> [How to complete this task]: Each line of the data that includes "blir" must be copied.

Extracted records:
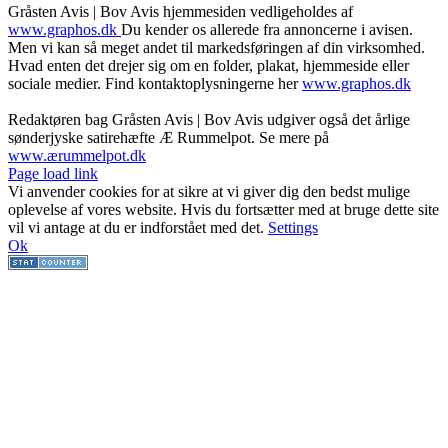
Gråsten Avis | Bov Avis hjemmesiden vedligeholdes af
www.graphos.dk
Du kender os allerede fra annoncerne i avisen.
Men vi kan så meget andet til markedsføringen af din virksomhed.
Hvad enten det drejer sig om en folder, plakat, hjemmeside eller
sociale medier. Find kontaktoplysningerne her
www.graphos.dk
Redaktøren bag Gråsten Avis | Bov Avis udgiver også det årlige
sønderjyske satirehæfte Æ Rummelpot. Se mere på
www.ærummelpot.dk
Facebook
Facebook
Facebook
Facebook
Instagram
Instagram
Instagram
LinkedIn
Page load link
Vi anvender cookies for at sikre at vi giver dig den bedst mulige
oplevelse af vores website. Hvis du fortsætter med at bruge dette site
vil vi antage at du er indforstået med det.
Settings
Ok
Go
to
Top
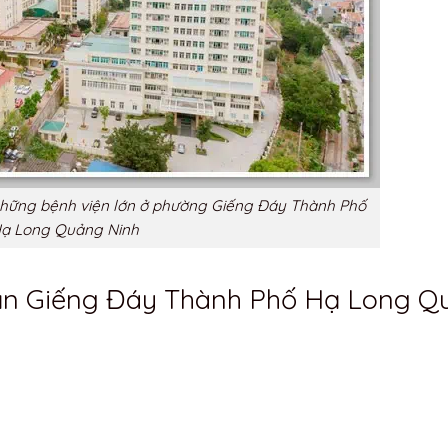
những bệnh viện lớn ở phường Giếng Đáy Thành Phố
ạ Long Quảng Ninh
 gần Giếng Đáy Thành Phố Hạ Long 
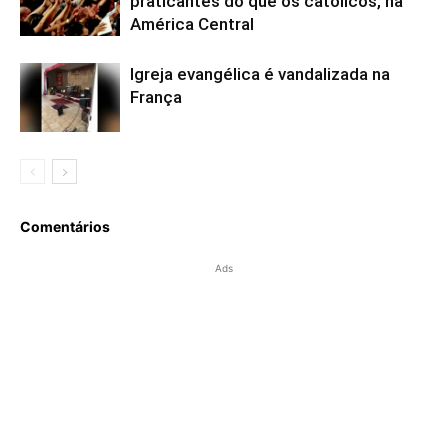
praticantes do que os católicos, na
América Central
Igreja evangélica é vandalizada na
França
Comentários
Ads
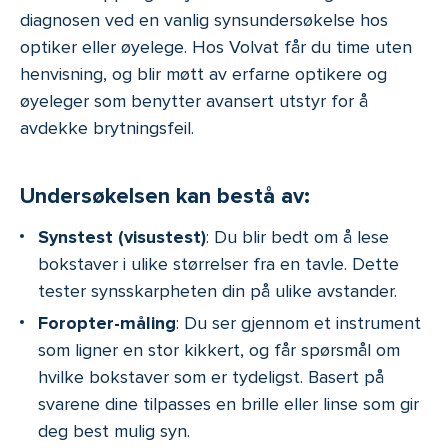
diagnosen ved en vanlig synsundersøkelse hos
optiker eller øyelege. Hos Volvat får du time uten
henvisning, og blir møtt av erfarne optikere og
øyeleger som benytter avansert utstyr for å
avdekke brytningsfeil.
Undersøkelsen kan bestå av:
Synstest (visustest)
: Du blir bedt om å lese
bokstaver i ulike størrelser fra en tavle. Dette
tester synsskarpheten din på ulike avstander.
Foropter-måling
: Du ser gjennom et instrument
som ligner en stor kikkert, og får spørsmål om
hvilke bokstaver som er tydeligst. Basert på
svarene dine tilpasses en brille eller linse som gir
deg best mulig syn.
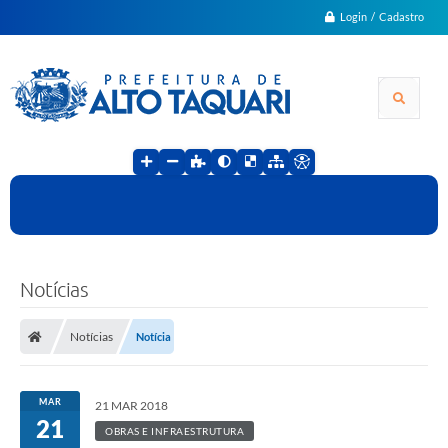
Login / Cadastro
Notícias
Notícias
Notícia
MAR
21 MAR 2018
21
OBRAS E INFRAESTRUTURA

> [Output of the exercise]:
henvisning, og blir møtt av erfarne optikere og
: Du blir bedt om å lese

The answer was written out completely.